That's a bit of a hard question, as 512 bit AES doesn't exist. AES is the Rijndael algorithm with a block size of 128 bits and a key size of 128, 192 or 256 bits.

And no, public / private keys are longer, but they are not more secure. You can reach 256 bit security, but for RSA that means a key size of 15K. And that security is against classical computing; a large quantum computer may still break large keys in the future while it should not be able to break 256 bit AES. You can see a good comparison between key size and key strength at https://keylength.com.

Does a 2048-bit key waste bytes when encrypting exactly 32 bytes with a public key?
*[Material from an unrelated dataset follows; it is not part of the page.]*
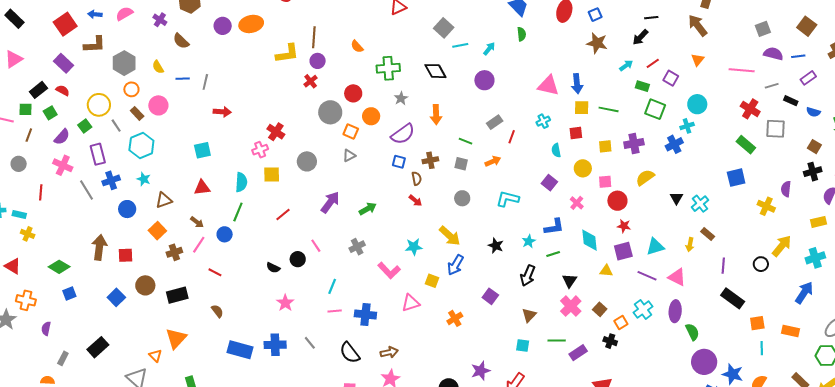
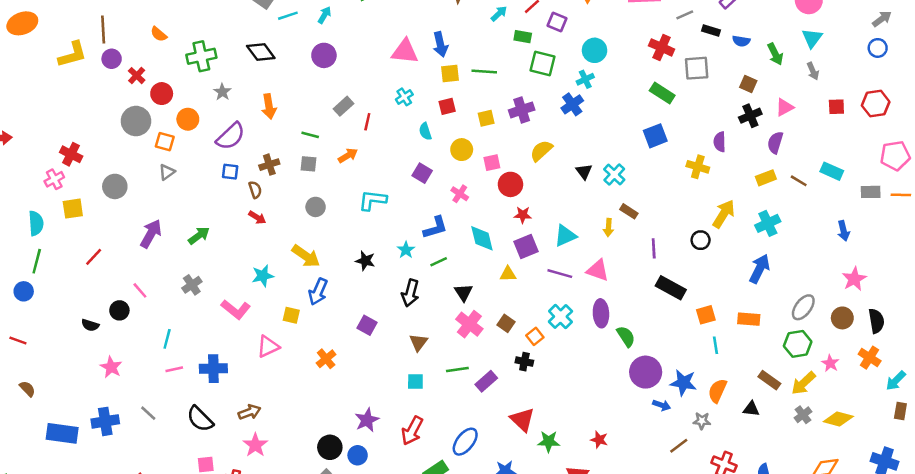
red cross: (311, 81) -> (137, 76), moved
No, a 2048 bit key has a key strength of about 112 bits, lower than a 128 bit AES key and much lower than a 256 bit AES key. For symmetric algorithms the key strength is generally close to the key size.

If bytes are wasted and a lower size public/private key were chosen (e.g. 1024 bits), is there a reduction in security?

Yes, a 1024 bit RSA key has a key strength of about 80 bits. That's not considered very secure anymore, although it still considered out of reach for most organizations.

Or is the public/private key size solely about the size of the data to be encrypted, and the remaining bytes are just wasted (padding needlessly encrypted)?

Padding is an absolute necessity for direct encryption or key wrapping with RSA. Without such padding encryption or key wrapping is not secure, although it is possible to securely encapsulate a secret with about the same size as the RSA modulus / the key size (RSA-KEM).

Is there a rule of thumb about what size data can be encrypted with a given public/private key size?

Better, for a single encrypt with an RSA key you can look at the key sizes for PKCS#1 v1.5 padding or OAEP padding.

Raw RSA can encrypt messages of the same size as the modulus (they are converted to a number in the range [0, N) before modular exponentiation). So your 2048 bit key can encrypt slightly more than 2047 bits. However, as indicated above, that's not secure. For arguments sake we'll take 2048 / 8 = 256 bytes as maximum message size after one of the following padding algorithms is applied.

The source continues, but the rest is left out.